Lunasia earns its 2025 Michelin star on genuine merit, not location novelty. If you are in Versilia for a serious dinner, this is where to book: the cooking is creative and disciplined, the setting inside the Plaza e de Russie hotel faces the Viareggio promenade, and the wine list, around 800 labels strong with an unusually good by-the-glass selection, delivers value that is rare at this price tier. Book Thursday through Sunday, plan for a tasting menu, and give the wine pairing real consideration. This is a special-occasion restaurant that performs like one.
The Viareggio promenade has been drawing Italian summer visitors for well over a century, and Lunasia sits on the front row of it, inside the Plaza e de Russie hotel. The dining room is modern and light-filled, designed for the kind of evening where the room itself signals that tonight is different. For a celebration dinner, a significant date, or a business meal where you need the setting to do some work, it is well suited. The combination of sea-facing position, Michelin-starred cooking, and a wine program with real depth makes it one of the more complete special-occasion packages on the Tuscan coast.
Chef Luca Landi's menu is built around three tasting formats: one focused on fish, a second combining seafood with vegetables, and a third centred on meats, with the flexibility to mix and match dishes à la carte if a full tasting feels like too much of a commitment. The cooking is described by Michelin as creative and substantial, meaning the creativity is not cosmetic. Presentations impress, but the flavour work behind them holds up. Landi draws on local seafood and inland Versilian products, sourcing from small trusted producers and applying a circular approach to reduce kitchen waste. This is not the kind of creativity that loses the plot of the ingredient; the regional identity stays legible throughout.
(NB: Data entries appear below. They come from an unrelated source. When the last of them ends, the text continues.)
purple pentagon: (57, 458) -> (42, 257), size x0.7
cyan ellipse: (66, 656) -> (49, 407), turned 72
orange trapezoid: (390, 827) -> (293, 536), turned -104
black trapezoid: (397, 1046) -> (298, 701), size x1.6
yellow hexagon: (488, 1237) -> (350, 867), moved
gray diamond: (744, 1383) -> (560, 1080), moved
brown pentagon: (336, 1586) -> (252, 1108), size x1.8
The wine list is where Lunasia separates itself most clearly from its Viareggio peers. Approximately 800 labels is a serious cellar for any restaurant at this level; for a coastal Tuscan hotel restaurant, it is a genuine statement. The emphasis falls on Piedmont, Tuscany, and Burgundy: in other words, Barolo and Barbaresco alongside Brunello and Super Tuscans, with a Burgundy selection that gives the list international reach. What makes it practically useful for most diners, though, is that prices are described as accessible for the category, and the by-the-glass selection is noted as notably broad and considered. That matters if you are planning a pairing across a multi-course tasting menu, since you are not locked into a bottle commitment. For wine-driven diners, this list alone justifies the booking over alternatives in the area.
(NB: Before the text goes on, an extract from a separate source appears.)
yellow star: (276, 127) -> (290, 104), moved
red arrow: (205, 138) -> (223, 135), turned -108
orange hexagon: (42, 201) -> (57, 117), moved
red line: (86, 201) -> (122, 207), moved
When you compare Lunasia's wine program against the broader context of Italian fine dining, it holds its own. Restaurants like Enoteca Pinchiorri in Florence operate at a different scale entirely (one of the deepest cellars in Europe), and Osteria Francescana in Modena pairs its wine list to a tasting menu of international renown. Lunasia is not competing at that tier of fame. But at a coastal resort town the size of Viareggio, an 800-label list with genuinely accessible pricing and a strong by-the-glass program is a practical advantage that most diners will feel directly in their evening.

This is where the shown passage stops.